Your objective:
Return the data exactly, with all pictures removed.

Dataset excerpts:
────────────────

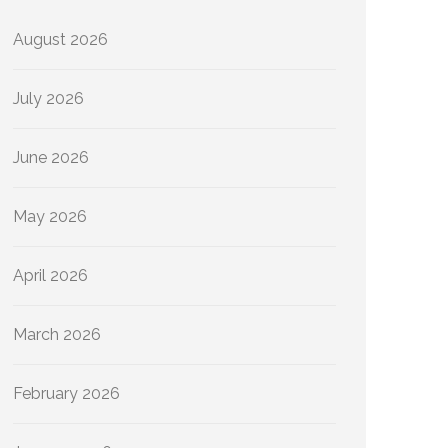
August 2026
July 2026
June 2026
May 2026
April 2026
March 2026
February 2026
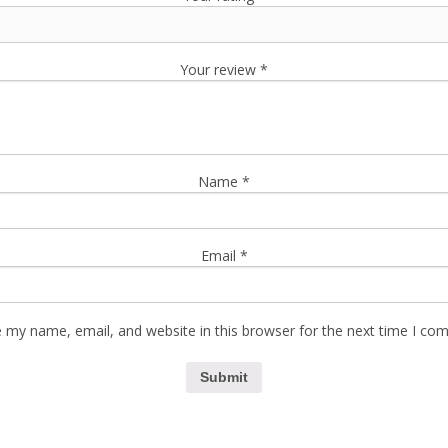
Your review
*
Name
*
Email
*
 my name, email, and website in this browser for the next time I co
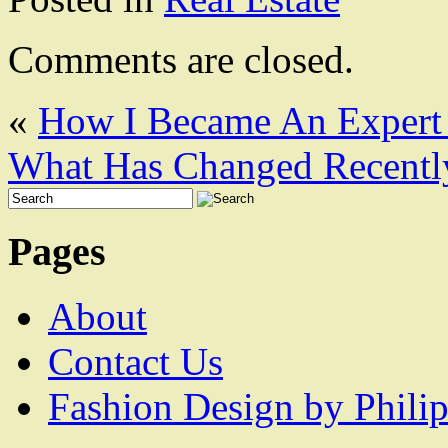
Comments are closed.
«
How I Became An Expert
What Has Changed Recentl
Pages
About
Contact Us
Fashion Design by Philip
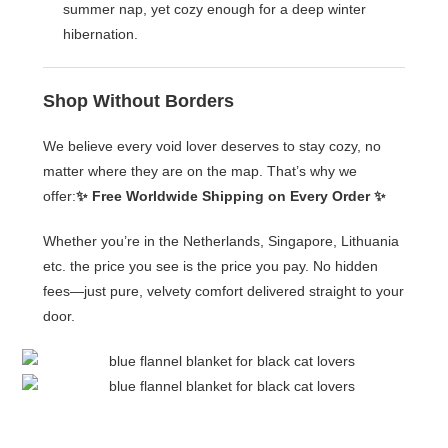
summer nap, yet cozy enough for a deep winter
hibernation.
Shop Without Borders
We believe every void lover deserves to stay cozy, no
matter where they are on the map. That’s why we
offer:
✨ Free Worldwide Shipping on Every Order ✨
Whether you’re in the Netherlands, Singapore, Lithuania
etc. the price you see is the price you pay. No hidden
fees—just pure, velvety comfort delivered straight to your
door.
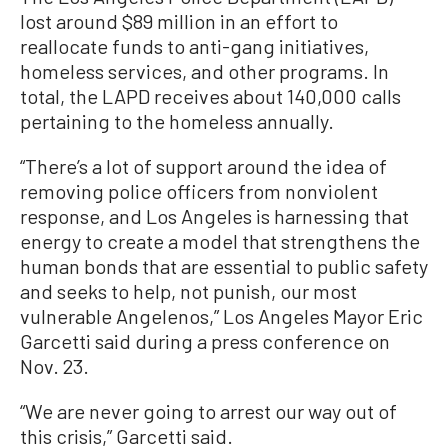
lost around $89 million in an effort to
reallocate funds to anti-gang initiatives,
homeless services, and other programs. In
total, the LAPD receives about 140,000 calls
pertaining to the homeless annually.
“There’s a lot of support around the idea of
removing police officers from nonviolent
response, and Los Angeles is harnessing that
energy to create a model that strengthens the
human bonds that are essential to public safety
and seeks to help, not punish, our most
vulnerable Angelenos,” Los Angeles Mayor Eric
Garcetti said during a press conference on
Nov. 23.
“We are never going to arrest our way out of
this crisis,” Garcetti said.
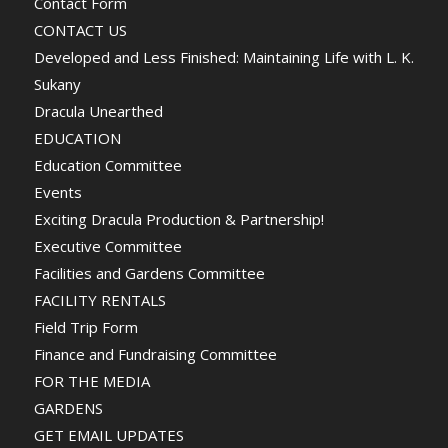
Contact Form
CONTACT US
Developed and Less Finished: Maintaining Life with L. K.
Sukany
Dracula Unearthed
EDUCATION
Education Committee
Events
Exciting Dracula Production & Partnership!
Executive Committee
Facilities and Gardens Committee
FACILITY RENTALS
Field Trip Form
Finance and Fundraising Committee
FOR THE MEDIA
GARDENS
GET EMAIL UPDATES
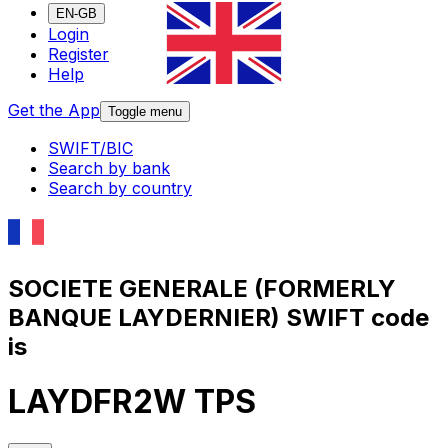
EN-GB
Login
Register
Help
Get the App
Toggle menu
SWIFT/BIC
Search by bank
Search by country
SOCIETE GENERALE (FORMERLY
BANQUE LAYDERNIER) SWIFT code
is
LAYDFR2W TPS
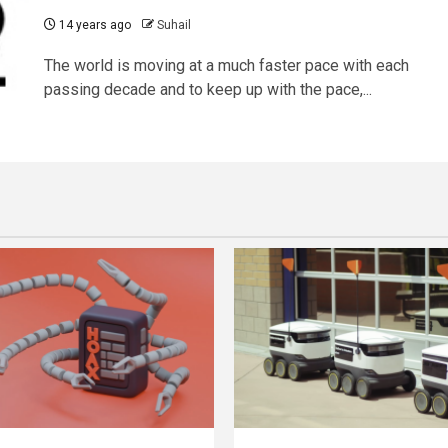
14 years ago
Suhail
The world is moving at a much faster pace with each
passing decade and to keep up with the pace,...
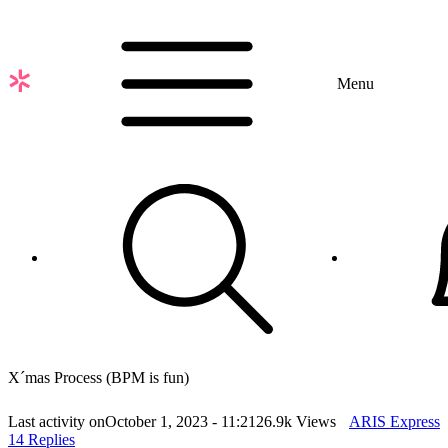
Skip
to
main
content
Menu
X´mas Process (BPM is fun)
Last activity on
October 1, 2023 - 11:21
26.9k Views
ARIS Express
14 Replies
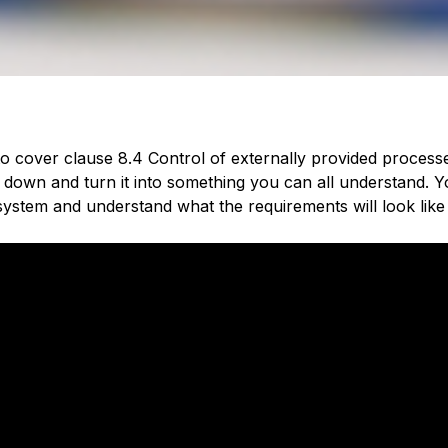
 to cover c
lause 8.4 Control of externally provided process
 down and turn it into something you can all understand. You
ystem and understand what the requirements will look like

────────────────

Written answer:
August 2026
July 2026
June 2026
May 2026
April 2026
March 2026
February 2026
Your review
*
Name
*
Email
*
 my name, email, and website in this browser for the next time I co
Comments are closed.
«
How I Became An Expert
What Has Changed Recentl
Pages
About
Contact Us
Fashion Design by Philip
summer nap, yet cozy enough for a deep winter
hibernation.
Shop Without Borders
We believe every void lover deserves to stay cozy, no
matter where they are on the map. That’s why we
offer:
✨ Free Worldwide Shipping on Every Order ✨
Whether you’re in the Netherlands, Singapore, Lithuania
etc. the price you see is the price you pay. No hidden
fees—just pure, velvety comfort delivered straight to your
door.
lost around $89 million in an effort to
reallocate funds to anti-gang initiatives,
homeless services, and other programs. In
total, the LAPD receives about 140,000 calls
pertaining to the homeless annually.
“There’s a lot of support around the idea of
removing police officers from nonviolent
response, and Los Angeles is harnessing that
energy to create a model that strengthens the
human bonds that are essential to public safety
and seeks to help, not punish, our most
vulnerable Angelenos,” Los Angeles Mayor Eric
Garcetti said during a press conference on
Nov. 23.
“We are never going to arrest our way out of
this crisis,” Garcetti said.
Contact Form
CONTACT US
Developed and Less Finished: Maintaining Life with L. K.
Sukany
Dracula Unearthed
EDUCATION
Education Committee
Events
Exciting Dracula Production & Partnership!
Executive Committee
Facilities and Gardens Committee
FACILITY RENTALS
Field Trip Form
Finance and Fundraising Committee
FOR THE MEDIA
GARDENS
GET EMAIL UPDATES
EN-GB
Login
Register
Help
Get the App
Toggle menu
SWIFT/BIC
Search by bank
Search by country
SOCIETE GENERALE (FORMERLY
BANQUE LAYDERNIER) SWIFT code
is
LAYDFR2W TPS
14 years ago
Suhail
The world is moving at a much faster pace with each
passing decade and to keep up with the pace,...
Skip
to
main
content
Menu
X´mas Process (BPM is fun)
Last activity on
October 1, 2023 - 11:21
26.9k Views
ARIS Express
14 Replies
 to cover c
lause 8.4 Control of externally provided process
 down and turn it into something you can all understand. You
ystem and understand what the requirements will look like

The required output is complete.